:: EXERCISE REQUIREMENTS ::
Your task is to restate word for word the line containing "アメリカではほとんどの人がクリスチャン。" and each line that follows it in the listing, and only those.

:: MATERIAL SUPPLIED ::
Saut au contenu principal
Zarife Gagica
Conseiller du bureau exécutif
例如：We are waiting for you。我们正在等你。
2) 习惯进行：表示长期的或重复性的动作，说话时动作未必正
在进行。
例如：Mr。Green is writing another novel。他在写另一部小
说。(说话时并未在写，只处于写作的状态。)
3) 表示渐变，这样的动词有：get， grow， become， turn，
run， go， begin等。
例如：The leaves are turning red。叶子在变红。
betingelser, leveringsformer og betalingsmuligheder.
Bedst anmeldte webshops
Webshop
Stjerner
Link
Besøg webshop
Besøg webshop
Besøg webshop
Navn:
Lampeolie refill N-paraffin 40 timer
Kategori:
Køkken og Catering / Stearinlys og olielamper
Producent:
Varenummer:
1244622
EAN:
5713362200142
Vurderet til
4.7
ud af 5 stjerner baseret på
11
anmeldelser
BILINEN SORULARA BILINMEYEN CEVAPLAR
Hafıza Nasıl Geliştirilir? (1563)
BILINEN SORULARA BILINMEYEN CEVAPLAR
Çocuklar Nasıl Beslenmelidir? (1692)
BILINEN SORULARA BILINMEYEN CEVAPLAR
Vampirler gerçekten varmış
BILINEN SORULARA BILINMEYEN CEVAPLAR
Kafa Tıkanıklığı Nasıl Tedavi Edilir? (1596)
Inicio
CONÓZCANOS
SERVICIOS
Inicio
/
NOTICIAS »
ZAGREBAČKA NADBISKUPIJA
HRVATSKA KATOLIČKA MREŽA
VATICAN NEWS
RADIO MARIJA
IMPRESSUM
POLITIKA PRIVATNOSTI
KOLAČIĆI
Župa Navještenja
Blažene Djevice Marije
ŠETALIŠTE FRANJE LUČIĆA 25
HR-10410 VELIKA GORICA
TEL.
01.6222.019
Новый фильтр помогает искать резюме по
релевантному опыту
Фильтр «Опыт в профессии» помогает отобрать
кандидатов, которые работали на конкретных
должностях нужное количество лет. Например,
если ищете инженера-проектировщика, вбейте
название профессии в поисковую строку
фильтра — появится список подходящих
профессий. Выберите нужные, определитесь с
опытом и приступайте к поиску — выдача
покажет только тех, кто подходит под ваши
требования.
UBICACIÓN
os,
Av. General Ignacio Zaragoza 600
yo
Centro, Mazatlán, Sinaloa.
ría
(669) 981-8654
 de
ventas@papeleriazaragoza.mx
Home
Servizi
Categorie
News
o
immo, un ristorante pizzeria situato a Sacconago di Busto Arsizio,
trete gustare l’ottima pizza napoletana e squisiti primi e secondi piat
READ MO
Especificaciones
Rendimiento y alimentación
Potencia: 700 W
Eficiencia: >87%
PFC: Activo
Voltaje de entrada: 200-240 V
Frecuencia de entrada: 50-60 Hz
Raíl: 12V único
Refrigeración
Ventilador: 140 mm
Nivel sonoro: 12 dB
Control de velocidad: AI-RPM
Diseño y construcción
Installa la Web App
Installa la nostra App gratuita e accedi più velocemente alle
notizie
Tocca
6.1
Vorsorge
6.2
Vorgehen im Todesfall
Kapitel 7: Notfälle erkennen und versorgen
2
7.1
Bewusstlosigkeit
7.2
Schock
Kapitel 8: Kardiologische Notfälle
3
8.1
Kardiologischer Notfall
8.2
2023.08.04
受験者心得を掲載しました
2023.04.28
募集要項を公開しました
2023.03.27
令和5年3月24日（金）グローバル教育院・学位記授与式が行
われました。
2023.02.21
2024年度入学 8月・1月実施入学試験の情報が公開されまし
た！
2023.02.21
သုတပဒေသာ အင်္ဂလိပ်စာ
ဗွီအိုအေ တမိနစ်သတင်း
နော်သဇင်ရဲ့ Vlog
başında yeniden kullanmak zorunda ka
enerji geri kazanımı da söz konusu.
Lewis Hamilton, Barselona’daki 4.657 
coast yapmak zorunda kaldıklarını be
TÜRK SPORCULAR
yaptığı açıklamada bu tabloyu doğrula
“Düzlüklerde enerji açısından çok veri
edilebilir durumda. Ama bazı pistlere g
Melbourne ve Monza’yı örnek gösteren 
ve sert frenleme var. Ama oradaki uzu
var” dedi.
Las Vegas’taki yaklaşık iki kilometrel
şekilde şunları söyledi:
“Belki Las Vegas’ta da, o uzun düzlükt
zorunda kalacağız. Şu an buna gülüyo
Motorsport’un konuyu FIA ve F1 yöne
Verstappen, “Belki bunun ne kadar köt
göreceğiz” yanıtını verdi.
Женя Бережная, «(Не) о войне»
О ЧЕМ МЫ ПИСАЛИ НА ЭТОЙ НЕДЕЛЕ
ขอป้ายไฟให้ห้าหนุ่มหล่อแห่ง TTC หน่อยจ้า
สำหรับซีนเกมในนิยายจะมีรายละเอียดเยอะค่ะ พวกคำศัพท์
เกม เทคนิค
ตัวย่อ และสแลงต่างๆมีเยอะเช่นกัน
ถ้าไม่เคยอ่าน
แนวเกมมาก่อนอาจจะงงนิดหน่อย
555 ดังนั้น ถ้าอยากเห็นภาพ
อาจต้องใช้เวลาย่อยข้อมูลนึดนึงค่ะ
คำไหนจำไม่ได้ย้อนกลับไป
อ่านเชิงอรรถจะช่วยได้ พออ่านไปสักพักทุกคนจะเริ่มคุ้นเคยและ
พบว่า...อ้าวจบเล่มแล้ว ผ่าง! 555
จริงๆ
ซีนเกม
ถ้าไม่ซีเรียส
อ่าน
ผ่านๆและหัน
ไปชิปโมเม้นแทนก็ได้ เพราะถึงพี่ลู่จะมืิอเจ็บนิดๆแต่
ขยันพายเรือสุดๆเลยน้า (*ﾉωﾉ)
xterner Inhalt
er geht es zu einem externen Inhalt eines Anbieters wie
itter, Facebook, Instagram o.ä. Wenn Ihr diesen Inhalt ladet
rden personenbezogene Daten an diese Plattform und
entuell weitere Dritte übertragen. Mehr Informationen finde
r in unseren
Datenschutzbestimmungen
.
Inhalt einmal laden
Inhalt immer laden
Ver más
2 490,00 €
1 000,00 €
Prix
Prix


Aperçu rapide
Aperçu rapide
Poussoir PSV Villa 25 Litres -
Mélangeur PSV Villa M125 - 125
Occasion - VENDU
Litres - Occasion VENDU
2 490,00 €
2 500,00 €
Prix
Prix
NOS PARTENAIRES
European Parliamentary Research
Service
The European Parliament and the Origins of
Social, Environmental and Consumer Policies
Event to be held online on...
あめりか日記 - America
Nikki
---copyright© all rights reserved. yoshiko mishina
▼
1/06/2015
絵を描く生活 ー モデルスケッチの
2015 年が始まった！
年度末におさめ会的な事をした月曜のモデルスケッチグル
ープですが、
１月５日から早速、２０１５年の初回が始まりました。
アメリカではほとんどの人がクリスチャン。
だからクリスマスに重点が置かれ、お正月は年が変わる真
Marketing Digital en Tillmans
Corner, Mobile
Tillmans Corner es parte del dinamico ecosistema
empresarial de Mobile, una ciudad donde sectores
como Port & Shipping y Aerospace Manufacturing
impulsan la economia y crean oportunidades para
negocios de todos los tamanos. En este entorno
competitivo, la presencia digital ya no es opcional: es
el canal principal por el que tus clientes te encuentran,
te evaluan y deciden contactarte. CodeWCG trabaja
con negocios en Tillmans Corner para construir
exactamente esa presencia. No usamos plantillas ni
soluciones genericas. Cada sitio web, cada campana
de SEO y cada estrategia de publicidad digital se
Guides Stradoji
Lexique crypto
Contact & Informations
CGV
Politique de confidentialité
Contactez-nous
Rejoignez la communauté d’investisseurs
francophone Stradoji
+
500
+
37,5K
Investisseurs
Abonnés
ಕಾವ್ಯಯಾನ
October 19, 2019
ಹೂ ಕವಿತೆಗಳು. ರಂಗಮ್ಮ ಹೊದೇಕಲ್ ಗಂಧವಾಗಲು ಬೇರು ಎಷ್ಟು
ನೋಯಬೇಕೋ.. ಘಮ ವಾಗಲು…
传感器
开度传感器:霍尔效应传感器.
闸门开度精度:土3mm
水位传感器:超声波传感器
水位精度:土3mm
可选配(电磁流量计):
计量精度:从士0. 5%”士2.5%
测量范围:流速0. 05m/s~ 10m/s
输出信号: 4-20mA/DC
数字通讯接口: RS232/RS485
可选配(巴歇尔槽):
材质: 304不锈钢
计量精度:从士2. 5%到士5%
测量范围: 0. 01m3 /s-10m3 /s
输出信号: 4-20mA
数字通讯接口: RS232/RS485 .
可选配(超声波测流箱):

:: WRITTEN SOLUTION ::
アメリカではほとんどの人がクリスチャン。
だからクリスマスに重点が置かれ、お正月は年が変わる真
Marketing Digital en Tillmans
Corner, Mobile
Tillmans Corner es parte del dinamico ecosistema
empresarial de Mobile, una ciudad donde sectores
como Port & Shipping y Aerospace Manufacturing
impulsan la economia y crean oportunidades para
negocios de todos los tamanos. En este entorno
competitivo, la presencia digital ya no es opcional: es
el canal principal por el que tus clientes te encuentran,
te evaluan y deciden contactarte. CodeWCG trabaja
con negocios en Tillmans Corner para construir
exactamente esa presencia. No usamos plantillas ni
soluciones genericas. Cada sitio web, cada campana
de SEO y cada estrategia de publicidad digital se
Guides Stradoji
Lexique crypto
Contact & Informations
CGV
Politique de confidentialité
Contactez-nous
Rejoignez la communauté d’investisseurs
francophone Stradoji
+
500
+
37,5K
Investisseurs
Abonnés
ಕಾವ್ಯಯಾನ
October 19, 2019
ಹೂ ಕವಿತೆಗಳು. ರಂಗಮ್ಮ ಹೊದೇಕಲ್ ಗಂಧವಾಗಲು ಬೇರು ಎಷ್ಟು
ನೋಯಬೇಕೋ.. ಘಮ ವಾಗಲು…
传感器
开度传感器:霍尔效应传感器.
闸门开度精度:土3mm
水位传感器:超声波传感器
水位精度:土3mm
可选配(电磁流量计):
计量精度:从士0. 5%”士2.5%
测量范围:流速0. 05m/s~ 10m/s
输出信号: 4-20mA/DC
数字通讯接口: RS232/RS485
可选配(巴歇尔槽):
材质: 304不锈钢
计量精度:从士2. 5%到士5%
测量范围: 0. 01m3 /s-10m3 /s
输出信号: 4-20mA
数字通讯接口: RS232/RS485 .
可选配(超声波测流箱):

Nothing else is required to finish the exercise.